San Giorgio, a wonderful Venetian island

What will Venice have, that everyone falls in love with? This picturesque Italian city hosts endless surprises along its alleys and canals, its islands and squares and its many temples dotted throughout its historic center.

San Giorgio is one of those islands that is worth discovering in depth, not only because of its physiognomic beauty, but also because of the long history that its small surface treasures since Roman times. Do you want to cross the Canale della Giudecca and lose yourself in its alleys to discover the wonders it has in store for you?

Venice, the most picturesque of the Vecchia Italia

Who has not been surprised by how picturesque Venice is? This Italian city is perhaps one of the most attractive to travelers and tourists for its very complicated physiognomy and for its complex urban layout.

Venice is a city located in northeastern Italy; it is also the capital of the Venetian region and of the province of Venice. Its historic center, declared a World Heritage Site by UNESCO, It is located on a group of islands in the Venetian lagoon, in the northern Adriatic Sea.

The city is built on an archipelago of 118 small islands, including Murano, Burano and Torcello, almost all of them linked together by 455 bridges; includes 6 districts on the mainland where the majority of the population lives. About 60,000 inhabitants live in the center of the island and another 200,000 live on the mainland.

Its canals make up a large network in the form of streets that start from the Grand Canal. This is a great road through which a multitude of boats, large and small, pass; the best known are the gondolas.

A boardwalk to San Giorgio

San Giorgio Maggiore, which is his full name in Italian, It is one of the islands of Venice that lies to the east of the Giudecca and to the south of the main group of islands. It is surrounded by Canale della Grazia, Canale della Giudecca, Canale di San Marco and the southern lagoon.

It is believed that this island was occupied in Roman times; after the founding of Venice, it was called Insula Memory by the Memmo family, who owned it. Back in the year 829, had a church consecrated to Saint George; hence she was called San Giorgio Maggiore.

Later, the Benedictine monastery of San Giorgio was established in 982, when Dogo Tribuno Memmo donated the entire island to a monk, Giovanni Morosini.
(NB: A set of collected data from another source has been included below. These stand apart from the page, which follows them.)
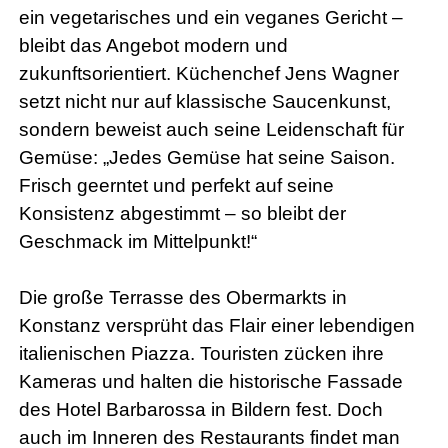
ein vegetarisches und ein veganes Gericht –
bleibt das Angebot modern und
zukunftsorientiert. Küchenchef Jens Wagner
setzt nicht nur auf klassische Saucenkunst,
sondern beweist auch seine Leidenschaft für
Gemüse: „Jedes Gemüse hat seine Saison.
Frisch geerntet und perfekt auf seine
Konsistenz abgestimmt – so bleibt der
Geschmack im Mittelpunkt!“
Die große Terrasse des Obermarkts in
Konstanz versprüht das Flair einer lebendigen
italienischen Piazza. Touristen zücken ihre
Kameras und halten die historische Fassade
des Hotel Barbarossa in Bildern fest. Doch
auch im Inneren des Restaurants findet man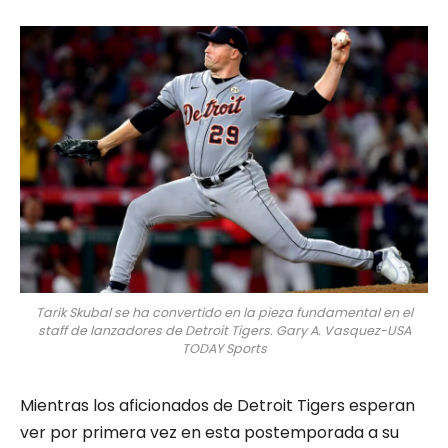
Tarik Skubal se ha convertido en la pieza fundamental en el
staff de lanzadores de Detroit Tigers. Gary A. Vasquez-USA
TODAY Sports
Mientras los aficionados de Detroit Tigers esperan
ver por primera vez en esta postemporada a su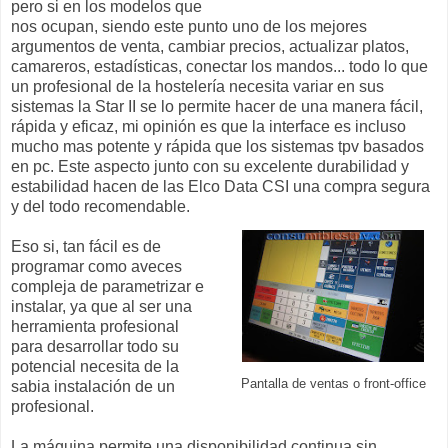
pero si en los modelos que
nos ocupan, siendo este punto uno de los mejores
argumentos de venta, cambiar precios, actualizar platos,
camareros, estadísticas, conectar los mandos... todo lo que
un profesional de la hostelería necesita variar en sus
sistemas la Star II se lo permite hacer de una manera fácil,
rápida y eficaz, mi opinión es que la interface es incluso
mucho mas potente y rápida que los sistemas tpv basados
en pc. Este aspecto junto con su excelente durabilidad y
estabilidad hacen de las Elco Data CSI una compra segura
y del todo recomendable.
Eso si, tan fácil es de
programar como aveces
compleja de parametrizar e
instalar, ya que al ser una
herramienta profesional
para desarrollar todo su
potencial necesita de la
Pantalla de ventas o front-office
sabia instalación de un
profesional.
La máquina permite una disponibilidad continua sin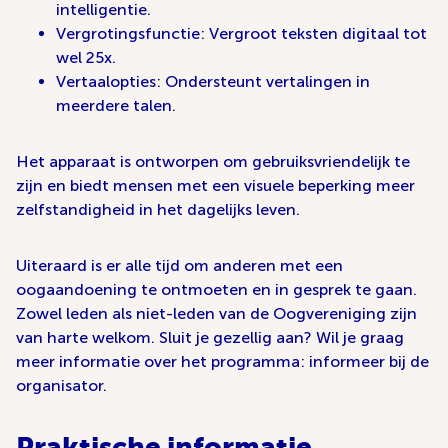
intelligentie.
Vergrotingsfunctie: Vergroot teksten digitaal tot
wel 25x.
Vertaalopties: Ondersteunt vertalingen in
meerdere talen.
Het apparaat is ontworpen om gebruiksvriendelijk te
zijn en biedt mensen met een visuele beperking meer
zelfstandigheid in het dagelijks leven.
Uiteraard is er alle tijd om anderen met een
oogaandoening te ontmoeten en in gesprek te gaan.
Zowel leden als niet-leden van de Oogvereniging zijn
van harte welkom. Sluit je gezellig aan? Wil je graag
meer informatie over het programma: informeer bij de
organisator.
Praktische informatie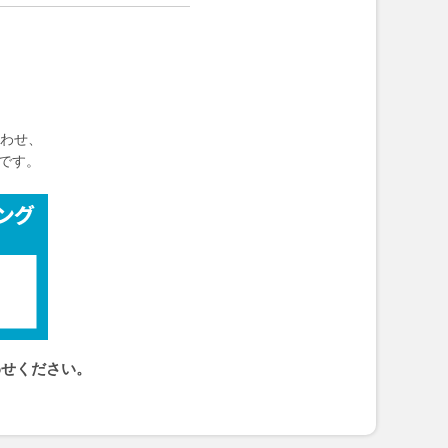
わせ、
です。
わせください。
After that, the monks dried up the island’s marshes near the church, and that’s how they got land on which to build.

San Giorgio is currently best known for its Basilica of San Giorgio Maggiore, designed by Palladio and begun in 1566.

The charms of San Giorgio

San Giorgio Maggiore is a church of Catholic worship with basilica category which is part of the homonymous monastery. Both were built by the architect from Vicenza, Andrea Palladio, and are among his most outstanding works.
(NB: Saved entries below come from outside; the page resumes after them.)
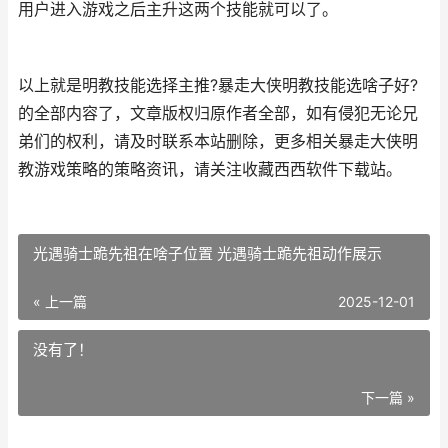
用户进入游戏之后主升这两个技能就可以了。
以上就是明教技能选择主推?暴走大侠明教技能选啥子好?
的全部内容了，文章版权归原作者全部，如有侵犯无论兄
弟们的权利，请及时联系本站删除，更多相关暴走大侠明
教游戏策略的策略资讯，请关注收藏西西软件下载站。
光遇骑士跪先祖在啥子位置 光遇骑士跪先祖动作展示
« 上一篇
2025-12-01
没有了！
下一篇 »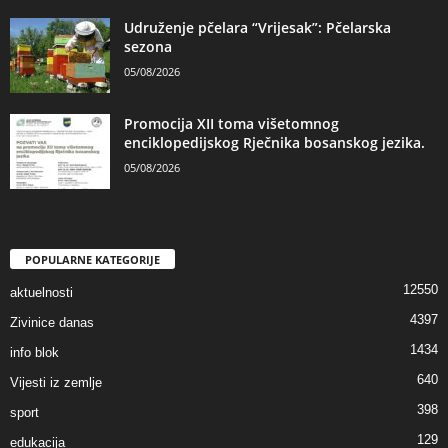
Udruženje pčelara “Vrijesak”: Pčelarska
sezona
05/08/2026
Promocija XII toma višetomnog
enciklopedijskog Rječnika bosanskog jezika.
05/08/2026
POPULARNE KATEGORIJE
12550
aktuelnosti
4397
Zivinice danas
1434
info blok
640
Vijesti iz zemlje
398
sport
129
edukacija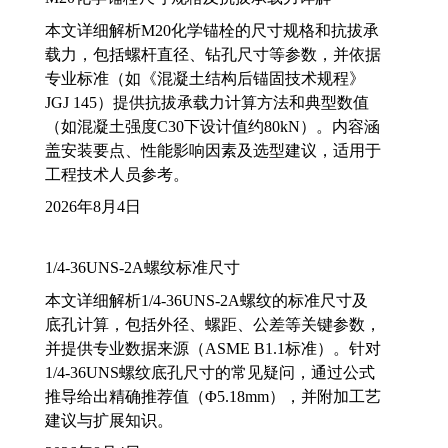
本文详细解析M20化学锚栓的尺寸规格和抗拔承
载力，包括螺杆直径、钻孔尺寸等参数，并依据
专业标准（如《混凝土结构后锚固技术规程》
JGJ 145）提供抗拔承载力计算方法和典型数值
（如混凝土强度C30下设计值约80kN）。内容涵
盖安装要点、性能影响因素及选型建议，适用于
工程技术人员参考。
2026年8月4日
1/4-36UNS-2A螺纹标准尺寸
本文详细解析1/4-36UNS-2A螺纹的标准尺寸及
底孔计算，包括外径、螺距、公差等关键参数，
并提供专业数据来源（ASME B1.1标准）。针对
1/4-36UNS螺纹底孔尺寸的常见疑问，通过公式
推导给出精确推荐值（Φ5.18mm），并附加工艺
建议与扩展知识。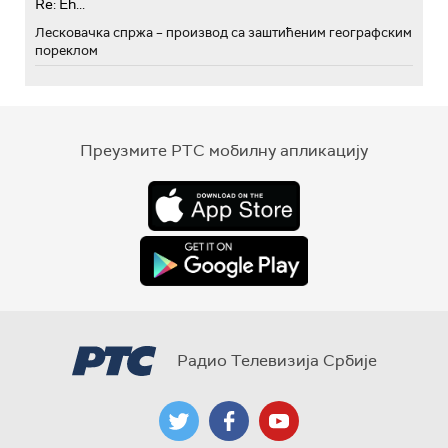
Re: Eh...
Лесковачка спржа – производ са заштићеним географским
пореклом
Преузмите РТС мобилну апликацију
Радио Телевизија Србије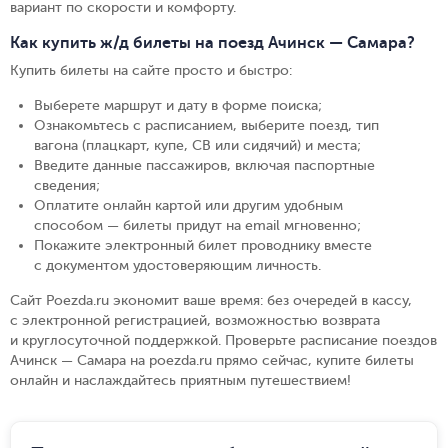
вариант по скорости и комфорту.
Как купить ж/д билеты на поезд Ачинск — Самара?
Купить билеты на сайте просто и быстро
:
Выберете маршрут и дату в форме поиска
;
Ознакомьтесь с расписанием, выберите поезд, тип
вагона (плацкарт, купе, СВ или сидячий) и места
;
Введите данные пассажиров, включая паспортные
сведения
;
Оплатите онлайн картой или другим удобным
способом — билеты придут на email мгновенно
;
Покажите электронный билет проводнику вместе
с документом удостоверяющим личность
.
Сайт Poezda.ru экономит ваше время: без очередей в кассу,
с электронной регистрацией, возможностью возврата
и круглосуточной поддержкой. Проверьте расписание поездов
Ачинск — Самара на poezda.ru прямо сейчас, купите билеты
онлайн и наслаждайтесь приятным путешествием!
Among the treasures housed in this church are the last paintings that Tintoretto painted as The Last Supper (1592-1594), The gathering of manna (1594) and deposition (1592-94). The first two are in the walls of the chancel, and the last in the Chapel of the Dead.

Another of the most famous places on the island is the Giorgio Cini Foundation, founded in 1951 at the request of Vittorio Cini, to remember his son Giorgio, who tragically died on August 31, 1949 in a flight accident in Cannes.

Today, the Giorgio Cini Foundation is an internationally renowned cultural institution that continues to be inspired by its original vocation. Likewise, it stands out for being a study center and a meeting and debate place on contemporary issues.

A place to get lost

This phrase applies perfectly to this place, since the island of San Giorgio is also home to the Borges labyrinth, which was built in 2010 and inaugurated in 2011. For centuries it was the home of Benedictine monks, and today it is the headquarters of the Cini Foundation.

Its inauguration coincided with the 25th anniversary of the death of the Argentine writer, who deeply loved the lagoon city. The labyrinth you can visit every day of the week, but only through guided tours.

Silence reigns in this very special place, but it is also the ideal symbol to represent fear and hope, since each labyrinth has a logic to get lost and find the way out.

In its scarce territory, this island of San Giorgio also hosts El Teatro Verde, an open-air theater located in the gardens of the island. This was originally designed in 1952 by Luigi Vietti and Angelo Scattolin and was built with spare materials not used in a previous restoration of structures on the island.

A box of chocolates

Basilicas, landscaped labyrinths, open-air theatres, museums, cafes and cultural galleries… This is San Giorgio, a small box of chocolates that brings together the best places to visit in a very small space. You can not ask for more!

Do not miss the charms of San Giorgio Maggiore on your next trip to Italy, because whatever you do, Venice will make you fall in love.